Le match au Georgios Karaiskakis Stadium a opposé deux plans de jeu très clairs. Avec 58 % de possession et 591 passes (84 % de réussite), Bayer Leverkusen a contrôlé le ballon et le tempo, en installant son 3-4-2-1 haut dans le camp adverse. Olympiakos Piraeus, en 4-2-3-1, a accepté de défendre plus bas, ne tenant que 42 % de possession et 414 passes (79 %), pour chercher des sorties rapides vers Ayoub El Kaabi et les trois offensifs derrière lui. Leverkusen a donc dominé l’initiative, tandis qu’Olympiakos tentait surtout de contrôler l’espace et de fermer l’axe.
Efficacité offensive
Les statistiques de tirs illustrent parfaitement la différence d’efficacité. Olympiakos frappe 13 fois au total, mais ne cadre qu’un seul tir (1 tir cadré, 6 hors cadre, 6 contrés). Avec 4 frappes dans la surface seulement pour 9 tentatives lointaines, les Grecs ont beaucoup tiré de loin, signe d’un manque d’accès aux zones dangereuses malgré un volume de frappes intéressant. Leur xG de 0,87 confirme une production de situations modestes par rapport au volume.
En face, Bayer Leverkusen se montre beaucoup plus sélectif et tranchant : seulement 8 tirs, mais 5 cadrés, dont 7 frappes depuis l’intérieur de la surface. L’absence de tirs contrés (0 tirs bloqués) montre une capacité à trouver des fenêtres de tir propres, grâce à la circulation patiente (58 % de possession) et à la largeur offerte par A. Grimaldo et Lucas. Avec un xG de 1,95 et 2 buts marqués, les Allemands incarnent une approche de « ruthless efficiency » : peu de tirs, mais des occasions très qualitatives, notamment après la pause lorsque le bloc grec s’est étiré.
Discipline défensive et intensité
L’intensité a été maîtrisée des deux côtés : 7 fautes pour Olympiakos, 9 pour Bayer Leverkusen, et une seule carte jaune par équipe.
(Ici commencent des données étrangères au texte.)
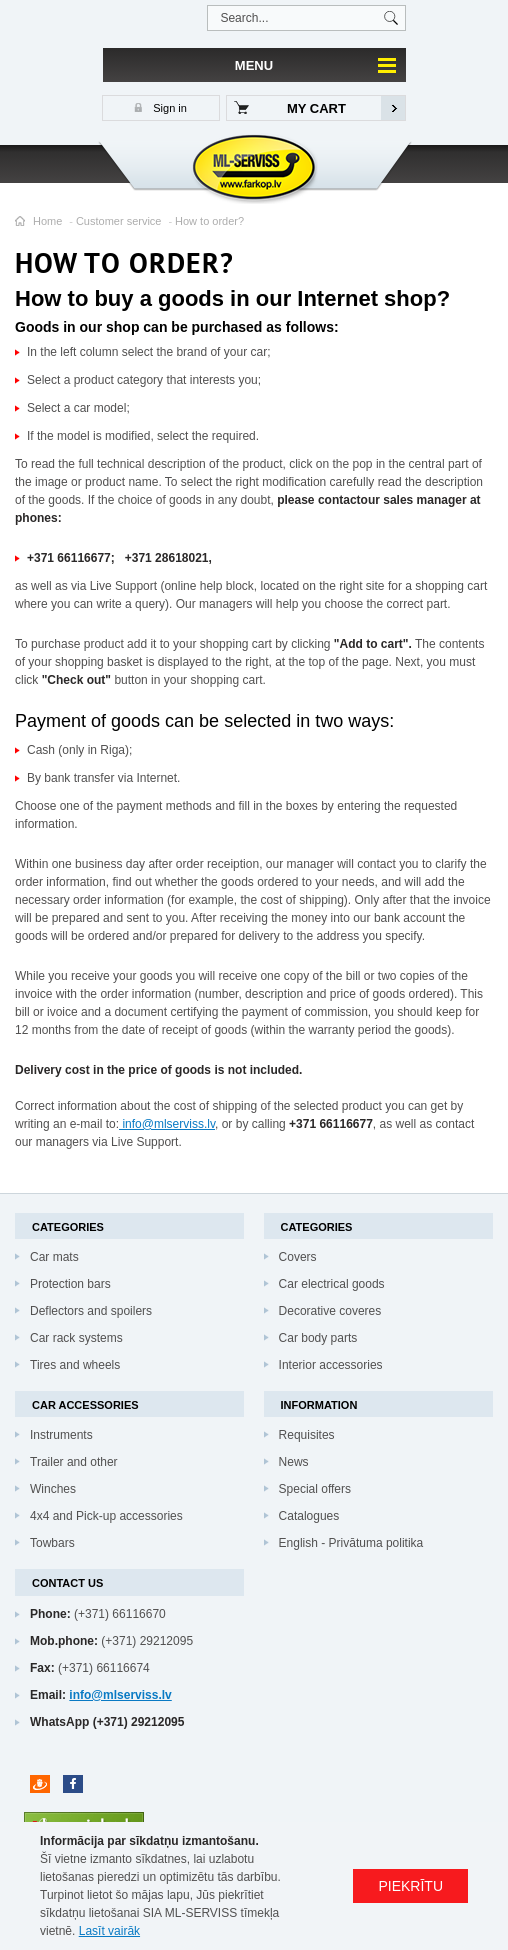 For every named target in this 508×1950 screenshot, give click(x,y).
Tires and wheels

On est loin d’un plan de jeu ultra-agressif ou d’un pressing destructeur ; les fautes ont surtout servi à couper quelques transitions, sans basculer dans l’excès. Défensivement, Olympiakos a beaucoup subi dans sa surface, comme l’indiquent les 7 tirs concédés dans la boîte et les 5 tirs cadrés adverses, mais K. Tzolakis ne réalise que 3 arrêts, preuve que les situations concédées étaient souvent très favorables à Leverkusen. À l’inverse, J. Blaswich n’a qu’un seul arrêt à effectuer, symbole de la bonne maîtrise du bloc allemand et de la faible dangerosité réelle des attaques grecques malgré 6 tirs bloqués par la défense locale.
La supériorité de Bayer Leverkusen vient d’une possession structurée (58 %), d’une sélection de tirs clinique (5 tirs cadrés sur 8) et d’une occupation optimale de la surface. Olympiakos Piraeus a beaucoup tiré mais de positions peu favorables, et l’efficacité allemande a largement pris le dessus sur le volume grec.